> _Task to carry out_: Exactly as they appear below, repeat the lines from the one with "tm1a(EUCOMM)Wtsi" through the one with "improved arrow speed and accuracy.", and no others.

> _Supplied material_:
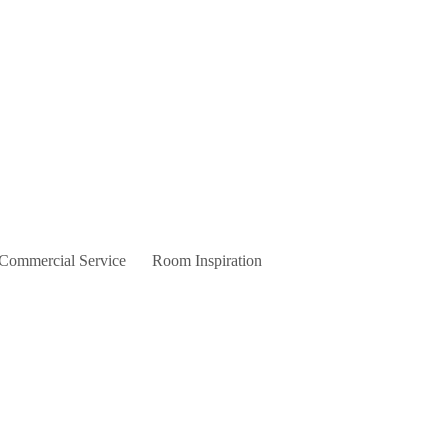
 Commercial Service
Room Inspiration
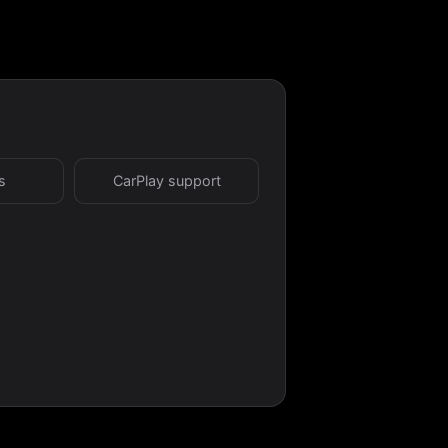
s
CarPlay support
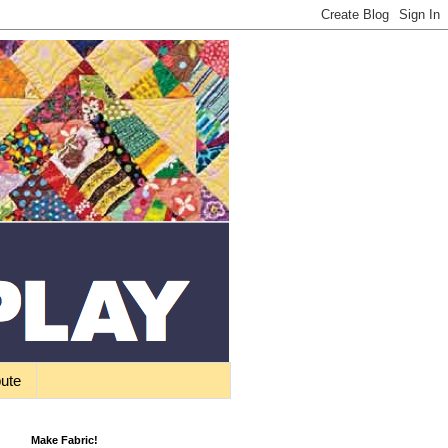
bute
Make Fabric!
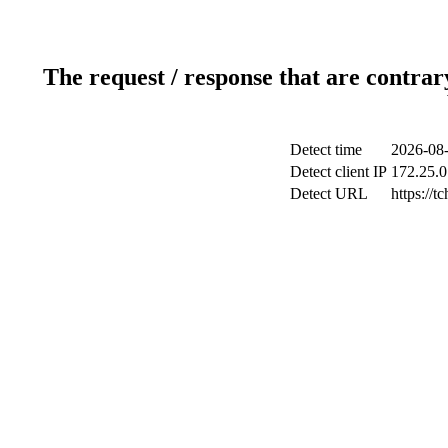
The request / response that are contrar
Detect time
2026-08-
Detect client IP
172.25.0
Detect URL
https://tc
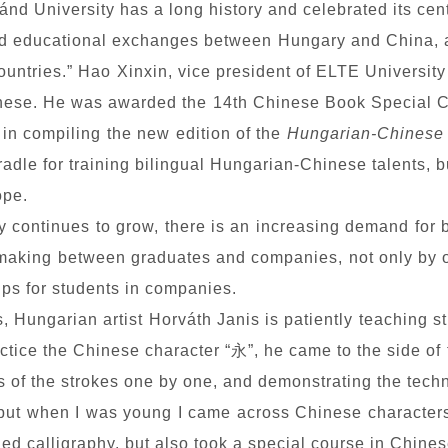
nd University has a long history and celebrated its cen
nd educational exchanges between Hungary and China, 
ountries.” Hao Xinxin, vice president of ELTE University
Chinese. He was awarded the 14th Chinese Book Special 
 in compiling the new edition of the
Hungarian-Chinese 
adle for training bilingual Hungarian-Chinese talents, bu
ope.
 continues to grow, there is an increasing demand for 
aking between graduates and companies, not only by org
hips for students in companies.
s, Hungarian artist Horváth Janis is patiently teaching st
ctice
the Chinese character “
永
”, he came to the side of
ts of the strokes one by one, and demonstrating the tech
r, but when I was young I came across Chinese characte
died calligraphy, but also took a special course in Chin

==

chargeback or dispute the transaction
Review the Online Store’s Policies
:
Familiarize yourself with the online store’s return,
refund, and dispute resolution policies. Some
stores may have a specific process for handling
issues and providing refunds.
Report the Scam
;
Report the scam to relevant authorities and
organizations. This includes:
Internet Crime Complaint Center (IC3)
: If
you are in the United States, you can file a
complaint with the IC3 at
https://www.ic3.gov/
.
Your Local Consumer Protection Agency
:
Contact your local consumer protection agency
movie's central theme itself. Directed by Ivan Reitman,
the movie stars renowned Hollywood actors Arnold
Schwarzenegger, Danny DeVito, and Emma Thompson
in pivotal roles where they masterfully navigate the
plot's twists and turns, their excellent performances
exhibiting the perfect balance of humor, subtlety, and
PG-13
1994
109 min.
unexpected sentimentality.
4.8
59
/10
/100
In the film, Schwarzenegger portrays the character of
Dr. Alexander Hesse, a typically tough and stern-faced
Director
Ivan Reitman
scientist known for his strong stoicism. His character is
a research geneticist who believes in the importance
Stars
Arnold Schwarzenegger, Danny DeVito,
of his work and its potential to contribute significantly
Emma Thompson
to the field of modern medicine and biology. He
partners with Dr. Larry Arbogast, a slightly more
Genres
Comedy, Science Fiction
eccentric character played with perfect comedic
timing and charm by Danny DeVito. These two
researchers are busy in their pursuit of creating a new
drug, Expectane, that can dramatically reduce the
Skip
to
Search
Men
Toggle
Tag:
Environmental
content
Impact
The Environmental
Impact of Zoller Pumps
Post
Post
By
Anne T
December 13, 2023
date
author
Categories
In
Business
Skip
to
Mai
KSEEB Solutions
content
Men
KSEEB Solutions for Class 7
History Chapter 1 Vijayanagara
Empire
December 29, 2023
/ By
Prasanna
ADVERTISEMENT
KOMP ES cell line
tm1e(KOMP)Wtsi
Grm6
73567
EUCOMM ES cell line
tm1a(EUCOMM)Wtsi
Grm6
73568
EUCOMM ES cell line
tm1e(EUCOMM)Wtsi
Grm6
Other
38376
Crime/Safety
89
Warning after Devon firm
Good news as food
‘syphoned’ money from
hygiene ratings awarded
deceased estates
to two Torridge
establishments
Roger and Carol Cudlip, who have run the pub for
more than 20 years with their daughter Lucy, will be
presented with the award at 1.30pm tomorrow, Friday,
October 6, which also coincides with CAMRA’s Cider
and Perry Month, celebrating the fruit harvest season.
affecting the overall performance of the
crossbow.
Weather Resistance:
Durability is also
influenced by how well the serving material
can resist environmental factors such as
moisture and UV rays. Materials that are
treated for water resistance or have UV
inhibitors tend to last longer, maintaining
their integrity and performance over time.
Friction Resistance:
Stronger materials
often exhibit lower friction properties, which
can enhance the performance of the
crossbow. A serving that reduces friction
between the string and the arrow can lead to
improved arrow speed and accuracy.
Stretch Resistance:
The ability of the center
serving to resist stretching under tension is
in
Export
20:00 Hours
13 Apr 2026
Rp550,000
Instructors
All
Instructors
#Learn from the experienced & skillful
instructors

* * *

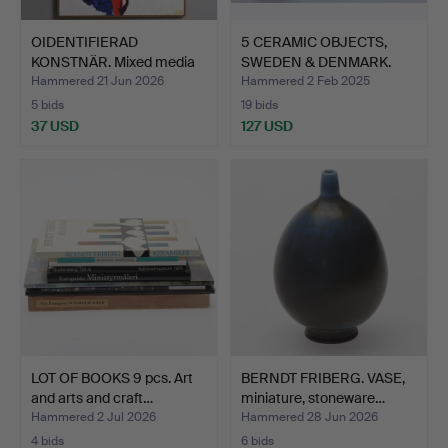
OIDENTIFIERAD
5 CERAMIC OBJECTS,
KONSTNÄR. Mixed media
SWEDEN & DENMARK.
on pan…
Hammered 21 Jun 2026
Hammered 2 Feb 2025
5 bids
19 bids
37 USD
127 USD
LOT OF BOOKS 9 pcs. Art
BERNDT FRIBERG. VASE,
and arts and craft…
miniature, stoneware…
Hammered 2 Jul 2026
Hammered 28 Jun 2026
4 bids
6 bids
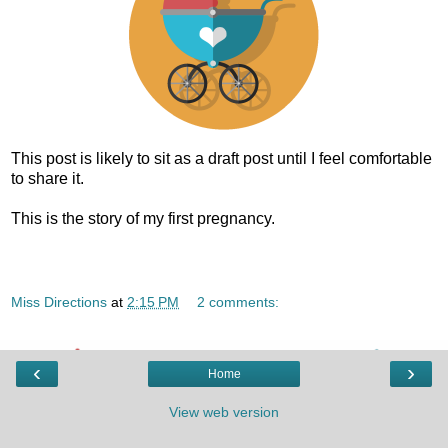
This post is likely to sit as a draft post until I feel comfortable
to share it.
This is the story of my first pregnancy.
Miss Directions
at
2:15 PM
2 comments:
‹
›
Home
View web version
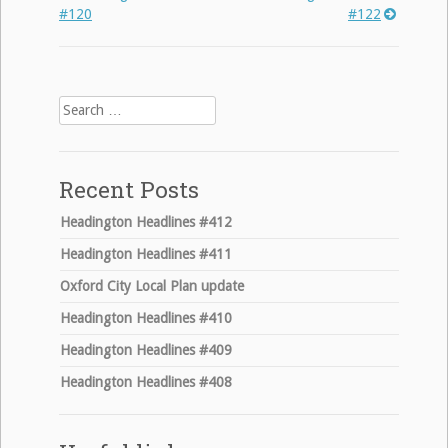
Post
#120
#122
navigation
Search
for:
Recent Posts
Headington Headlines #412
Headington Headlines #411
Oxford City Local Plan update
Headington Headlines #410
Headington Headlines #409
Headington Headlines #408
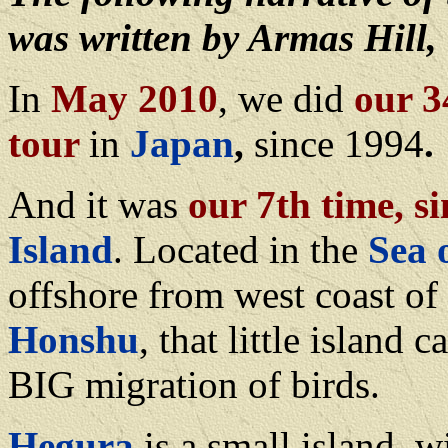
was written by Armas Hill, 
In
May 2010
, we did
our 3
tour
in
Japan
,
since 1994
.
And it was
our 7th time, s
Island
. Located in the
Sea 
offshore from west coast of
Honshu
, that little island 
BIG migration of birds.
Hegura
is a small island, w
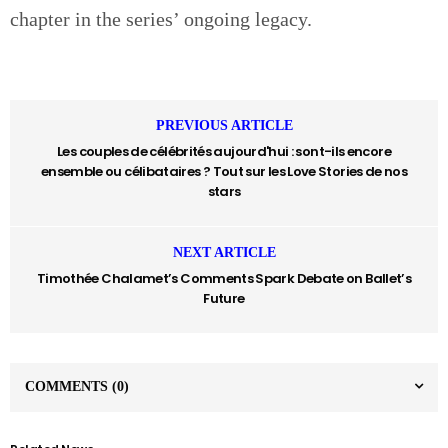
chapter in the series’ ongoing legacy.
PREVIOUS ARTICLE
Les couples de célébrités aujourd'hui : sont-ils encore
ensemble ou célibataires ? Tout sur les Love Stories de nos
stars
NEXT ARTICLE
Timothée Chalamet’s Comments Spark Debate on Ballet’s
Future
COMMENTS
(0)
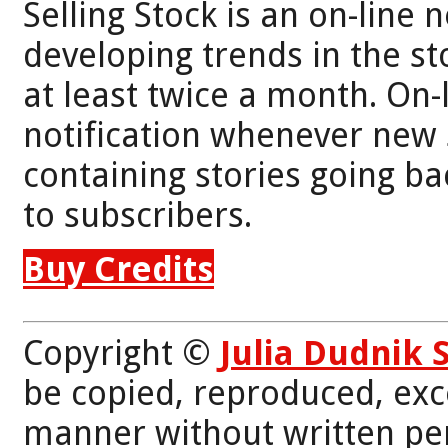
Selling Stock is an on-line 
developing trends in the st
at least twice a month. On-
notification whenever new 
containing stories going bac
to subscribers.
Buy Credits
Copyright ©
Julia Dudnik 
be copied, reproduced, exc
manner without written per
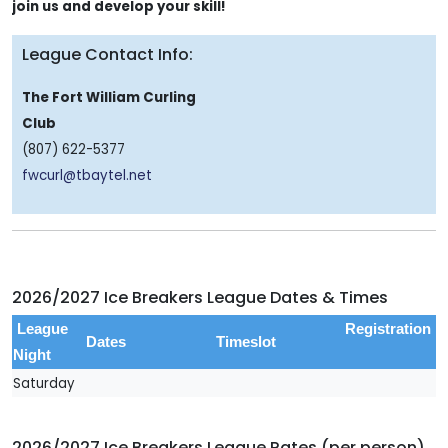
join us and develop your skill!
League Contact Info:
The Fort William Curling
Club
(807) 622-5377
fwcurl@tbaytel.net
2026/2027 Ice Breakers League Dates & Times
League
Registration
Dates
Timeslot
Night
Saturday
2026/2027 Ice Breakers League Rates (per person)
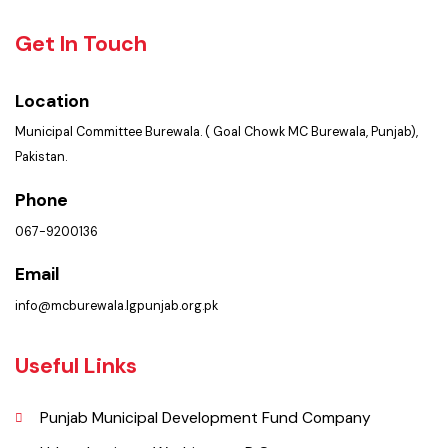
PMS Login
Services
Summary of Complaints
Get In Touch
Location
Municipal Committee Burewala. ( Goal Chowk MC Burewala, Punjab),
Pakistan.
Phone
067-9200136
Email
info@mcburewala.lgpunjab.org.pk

> _Task answer_:
tm1a(EUCOMM)Wtsi
Grm6
73568
EUCOMM ES cell line
tm1e(EUCOMM)Wtsi
Grm6
Other
38376
Crime/Safety
89
Warning after Devon firm
Good news as food
‘syphoned’ money from
hygiene ratings awarded
deceased estates
to two Torridge
establishments
Roger and Carol Cudlip, who have run the pub for
more than 20 years with their daughter Lucy, will be
presented with the award at 1.30pm tomorrow, Friday,
October 6, which also coincides with CAMRA’s Cider
and Perry Month, celebrating the fruit harvest season.
affecting the overall performance of the
crossbow.
Weather Resistance:
Durability is also
influenced by how well the serving material
can resist environmental factors such as
moisture and UV rays. Materials that are
treated for water resistance or have UV
inhibitors tend to last longer, maintaining
their integrity and performance over time.
Friction Resistance:
Stronger materials
often exhibit lower friction properties, which
can enhance the performance of the
crossbow. A serving that reduces friction
between the string and the arrow can lead to
improved arrow speed and accuracy.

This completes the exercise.